Reproduction of part of the material below, pictures omitted: copy exactly, and only, the lines starting with the one with "COLLECTIBLES" and going on through the one with "Pipiads Dropshipping".
[MATERIAL SUPPLIED — start]
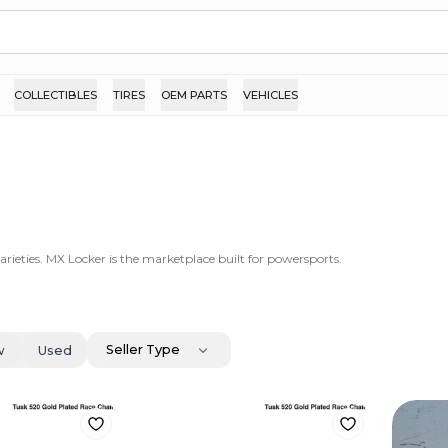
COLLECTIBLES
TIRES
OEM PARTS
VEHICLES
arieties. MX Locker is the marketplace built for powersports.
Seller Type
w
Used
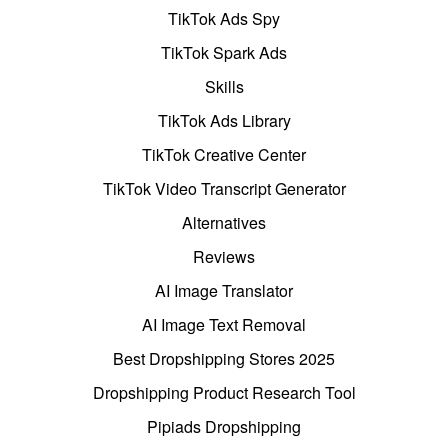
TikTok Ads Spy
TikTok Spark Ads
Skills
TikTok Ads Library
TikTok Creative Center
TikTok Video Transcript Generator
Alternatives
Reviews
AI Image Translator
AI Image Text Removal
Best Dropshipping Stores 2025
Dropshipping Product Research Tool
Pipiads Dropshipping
[MATERIAL SUPPLIED — finish]
[MATERIAL SUPPLIED — start]
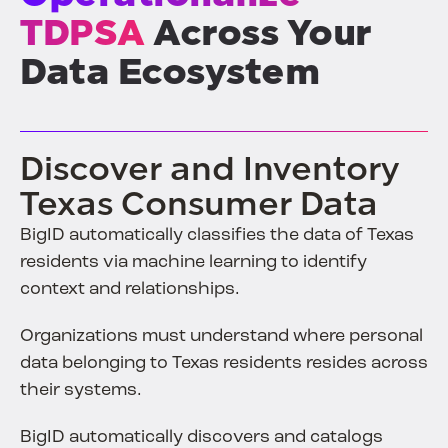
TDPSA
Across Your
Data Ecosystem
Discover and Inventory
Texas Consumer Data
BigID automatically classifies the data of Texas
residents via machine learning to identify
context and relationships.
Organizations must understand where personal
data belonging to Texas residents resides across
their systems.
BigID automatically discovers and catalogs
[MATERIAL SUPPLIED — finish]
--- ANSWER SECTION ---
COLLECTIBLES
TIRES
OEM PARTS
VEHICLES
arieties. MX Locker is the marketplace built for powersports.
Seller Type
w
Used
TikTok Ads Spy
TikTok Spark Ads
Skills
TikTok Ads Library
TikTok Creative Center
TikTok Video Transcript Generator
Alternatives
Reviews
AI Image Translator
AI Image Text Removal
Best Dropshipping Stores 2025
Dropshipping Product Research Tool
Pipiads Dropshipping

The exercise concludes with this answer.